Demasiado alto
Me imaginé cortando lazos, apagándome de a poco. ¿Cómo sería?
Meses atrás, en mi casa de Buenos Aires, me topé con el documento de emancipación que me dieron mis padres cuando yo tenía 14 años. Desde esa edad, me autorizaron a casarme o a cruzar fronteras, entre otras cosas. Sin embargo, no permitían que regresara de la discoteca más allá de las cuatro de la mañana y reprobaban que tuviera novio. Salí de esa mezcla, de ese menjunje: dos tipos dispuestos a dejarme ir a Tombuctú y, a la vez, preocupados por preservar mi himen. Todo puede ser al mismo tiempo. Hoy salí a correr tarde. Cuando llegaba a los portones de la casa en la que vivo por estas semanas, en la Costa Brava, me crucé con N. que volvía de correr. Nos saludamos, hablamos del clima. Poco después, me envió un mensaje que decía “Corre, corre, corre”, y un enlace a una canción.
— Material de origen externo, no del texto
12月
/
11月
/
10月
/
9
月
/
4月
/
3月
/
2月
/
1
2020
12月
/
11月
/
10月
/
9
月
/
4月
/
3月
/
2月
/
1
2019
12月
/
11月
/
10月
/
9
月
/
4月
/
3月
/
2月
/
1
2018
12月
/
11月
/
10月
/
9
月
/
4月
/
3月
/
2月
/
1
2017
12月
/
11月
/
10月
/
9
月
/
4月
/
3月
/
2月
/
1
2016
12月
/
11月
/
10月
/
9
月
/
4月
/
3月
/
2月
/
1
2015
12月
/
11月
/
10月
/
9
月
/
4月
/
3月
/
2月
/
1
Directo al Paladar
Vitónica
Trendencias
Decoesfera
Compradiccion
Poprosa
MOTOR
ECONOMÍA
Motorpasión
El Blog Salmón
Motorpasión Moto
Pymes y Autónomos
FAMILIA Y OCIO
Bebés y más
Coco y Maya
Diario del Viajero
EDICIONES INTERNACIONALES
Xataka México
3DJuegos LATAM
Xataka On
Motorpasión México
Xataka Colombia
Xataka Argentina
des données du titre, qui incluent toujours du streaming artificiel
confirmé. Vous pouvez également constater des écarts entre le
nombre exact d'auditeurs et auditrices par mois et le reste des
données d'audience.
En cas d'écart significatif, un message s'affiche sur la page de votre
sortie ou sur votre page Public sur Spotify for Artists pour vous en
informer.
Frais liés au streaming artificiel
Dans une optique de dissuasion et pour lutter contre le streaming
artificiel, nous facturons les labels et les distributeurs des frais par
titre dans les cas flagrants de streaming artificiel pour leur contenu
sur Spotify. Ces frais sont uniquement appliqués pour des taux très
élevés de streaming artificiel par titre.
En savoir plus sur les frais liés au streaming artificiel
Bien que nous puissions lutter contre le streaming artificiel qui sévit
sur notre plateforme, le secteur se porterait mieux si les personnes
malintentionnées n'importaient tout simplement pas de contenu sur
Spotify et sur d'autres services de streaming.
Para entonces, yo trotaba bordeando un campo iridiscente de trigo que empezaba a espigarse. Dentro de un tiempo, cuando las espigas estén altas y todo sea un mar de oro, ya no estaré aquí. No habrá para mí álamos tintineantes, ni campos de colza enloquecidos, ni un mar de plata, ni mensajes con canciones de estreno. Me imaginé cortando lazos. Apagándome de a poco, como la computadora Hal 9000 de 2001: Una odisea del espacio. ¿Cómo sería? Activar una respuesta automática sin fecha de vencimiento en el correo electrónico: “No estoy”. Dejar, de a poco, de responder los mensajes de WhatsApp. Quedarme aquí agazapada, oculta entre las encinas, el verdor tremendo, las piedras antiguas, mirando el lomo del mar y recordando cada tanto lo que dejé en el sur. Pero desaparecer completamente es una aspiración demasiado grande. Me falla el coraje para llegar tan alto. Hay un verso de Precious Arinze que dice: “Estoy tratando de decir que los sentimientos son como los ríos: siempre/ se están yendo. Quiero decir que todos mis deseos son más valientes que yo”. Por ahora, eso es verdad.